Le Parti Québécois a fait une étonnante sortie hier pour reprocher au gouvernement Carney de se rapprocher de Pékin au détriment de nos relations avec Washington. Une telle position relève de la lucidité géopolitique en tenant compte des intérêts économiques et stratégiques du Québec et du Canada.
Le député Pascal Paradis a publié une lettre ouverte dans le Journal de Québec, qui dénonce le rapprochement du Canada avec la Chine au détriment de la relation avec son plus important partenaire économique, les États-Unis. Une déclaration lucide qui survient au même moment que la parade diplomatique en Chine du premier ministre du Canada, Mark Carney.
Mais cette déclaration risque d’être mal reçue par le public. Pourquoi ?
Parce que l’ensemble de la sphère médiatique du Québec s’inscrit contre le président Trump depuis 10 ans. L’effet de ce positionnement a percolé dans la conscience du peuple et quelconque élément favorable aux États-Unis est devenu une hérésie.
Il n’y a rien de rationnel dans cette position. Les médias conditionnent le peuple comme on dresse un chien: méchant Trump, on grogne, gentil Carney, on fait le beau. Je caricature, mais ce n’est pas loin de la vérité.
Or, Paradis rappelle quelque chose que plusieurs politiciens ou acteurs médiatiques semblent avoir oublié: la Chine est une dictature communiste alliée à la Russie. Ce sont des ennemis géostratégiques des États-Unis. Dire qu’il ne faut pas se rapprocher des Chinois au détriment de notre relation avec les Américains devrait être une évidence.
Mais pour Mark Carney, cela ne semble pas tout à fait le cas, lui qui a reçu un prêt d’environ 276 M$ de la Banque centrale de Chine pour le compte de Brookfield Asset Management, alors qu’il en était le vice-président en 2024, afin d’investir dans l’immobilier à Shanghai.

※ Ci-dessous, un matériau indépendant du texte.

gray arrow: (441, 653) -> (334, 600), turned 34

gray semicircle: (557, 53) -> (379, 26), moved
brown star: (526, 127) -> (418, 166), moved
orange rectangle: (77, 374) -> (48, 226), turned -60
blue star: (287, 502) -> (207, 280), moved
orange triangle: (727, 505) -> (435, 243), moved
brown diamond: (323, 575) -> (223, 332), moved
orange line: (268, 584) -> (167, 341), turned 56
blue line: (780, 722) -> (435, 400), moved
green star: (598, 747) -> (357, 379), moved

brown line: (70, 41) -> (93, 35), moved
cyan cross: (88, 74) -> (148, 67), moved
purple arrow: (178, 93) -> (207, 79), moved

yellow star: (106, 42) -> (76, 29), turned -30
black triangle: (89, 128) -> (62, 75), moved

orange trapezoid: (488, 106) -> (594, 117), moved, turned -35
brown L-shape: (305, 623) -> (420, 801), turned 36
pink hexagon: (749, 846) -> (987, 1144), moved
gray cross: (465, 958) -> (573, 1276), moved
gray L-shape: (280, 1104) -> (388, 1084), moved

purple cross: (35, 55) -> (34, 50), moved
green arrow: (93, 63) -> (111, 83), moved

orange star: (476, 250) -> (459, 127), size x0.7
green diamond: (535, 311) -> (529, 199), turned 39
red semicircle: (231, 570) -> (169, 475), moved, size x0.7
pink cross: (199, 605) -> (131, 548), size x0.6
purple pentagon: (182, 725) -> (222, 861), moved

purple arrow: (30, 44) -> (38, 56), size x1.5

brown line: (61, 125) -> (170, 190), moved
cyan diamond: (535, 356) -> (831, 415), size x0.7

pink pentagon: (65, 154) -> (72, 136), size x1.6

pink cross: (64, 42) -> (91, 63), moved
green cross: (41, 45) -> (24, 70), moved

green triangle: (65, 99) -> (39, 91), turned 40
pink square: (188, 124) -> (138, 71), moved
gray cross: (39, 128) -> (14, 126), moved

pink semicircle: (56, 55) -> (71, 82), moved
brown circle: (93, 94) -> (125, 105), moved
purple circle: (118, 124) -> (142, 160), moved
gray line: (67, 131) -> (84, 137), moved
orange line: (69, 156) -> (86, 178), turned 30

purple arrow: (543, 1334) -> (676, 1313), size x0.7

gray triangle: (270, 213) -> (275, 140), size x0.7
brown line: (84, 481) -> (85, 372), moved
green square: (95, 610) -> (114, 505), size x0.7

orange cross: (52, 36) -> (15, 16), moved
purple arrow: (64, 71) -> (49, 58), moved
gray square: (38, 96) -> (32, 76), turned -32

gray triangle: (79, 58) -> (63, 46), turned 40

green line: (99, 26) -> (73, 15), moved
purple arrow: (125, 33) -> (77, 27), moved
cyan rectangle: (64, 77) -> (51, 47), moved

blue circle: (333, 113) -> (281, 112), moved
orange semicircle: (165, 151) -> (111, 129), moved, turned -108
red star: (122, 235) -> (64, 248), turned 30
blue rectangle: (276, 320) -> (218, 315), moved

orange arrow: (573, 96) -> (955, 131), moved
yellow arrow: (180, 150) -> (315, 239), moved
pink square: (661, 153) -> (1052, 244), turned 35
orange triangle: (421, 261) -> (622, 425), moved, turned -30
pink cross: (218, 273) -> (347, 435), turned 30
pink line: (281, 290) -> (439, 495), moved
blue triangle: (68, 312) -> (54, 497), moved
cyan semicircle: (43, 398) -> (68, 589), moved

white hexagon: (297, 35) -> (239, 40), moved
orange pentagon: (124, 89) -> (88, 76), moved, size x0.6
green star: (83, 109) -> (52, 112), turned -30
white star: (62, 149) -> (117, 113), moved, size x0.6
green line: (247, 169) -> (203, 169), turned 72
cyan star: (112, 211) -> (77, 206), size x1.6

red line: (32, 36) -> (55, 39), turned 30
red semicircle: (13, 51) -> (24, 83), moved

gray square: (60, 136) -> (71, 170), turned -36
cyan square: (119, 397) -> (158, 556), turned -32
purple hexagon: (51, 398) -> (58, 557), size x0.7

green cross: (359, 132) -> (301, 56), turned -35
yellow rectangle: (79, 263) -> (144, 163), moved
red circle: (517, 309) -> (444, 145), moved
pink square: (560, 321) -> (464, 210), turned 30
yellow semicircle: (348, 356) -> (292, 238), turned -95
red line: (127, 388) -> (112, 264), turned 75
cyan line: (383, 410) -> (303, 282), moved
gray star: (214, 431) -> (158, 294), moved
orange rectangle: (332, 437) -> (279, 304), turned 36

Le député de Jean-Talon souligne d’ailleurs que la Commission Hogue sur l’ingérence étrangère a déterminé que la Chine constitue « la menace la plus active et la plus sophistiquée […] pour le Canada ». Il rappelle aussi les scandales d’espionnage industriel et la proximité de la Chine avec la Fondation Trudeau.
Pascal Paradis n’est pas le seul à s’inquiéter, nos alliés américains sont préoccupés par la présence de la Chine au Canada et la corruption que cela a engendrée. Même des ex-agents du Service canadien du renseignement de sécurité (SCRS) et de la Gendarmerie royale du Canada (GRC) mettent en garde la population.
Naturellement, on ne saisit pas l’entièreté ni toute la gravité de cette situation si l’on ne comprend pas à quel point le Canada est une terre promise pour les organisations criminelles transnationales, dont les triades chinoises qui fonctionnent, entre autres, avec le Parti communiste chinois.
Le député de Jean-Talon ne peut pas être plus clair: « alors qu’il a des opportunités dans plusieurs régions du monde, prioriser la Chine en ce moment pourrait nuire à nos intérêts immédiats en Amérique ».
Alors que les États-Unis veulent s’accaparer le Groenland, alors qu’ils kidnappent le président du Venezuela, alors qu’ils désirent faire du Canada le 51e État, un rapprochement économique et sécuritaire avec la Chine ne ferait qu’accélérer le processus d’annexion. Les Américains n’accepteront pas une menace géopolitique au nord de leur frontière. Comme le dit si bien Paradis, « on devrait plutôt craindre les risques que nous fait encourir le gouvernement fédéral ».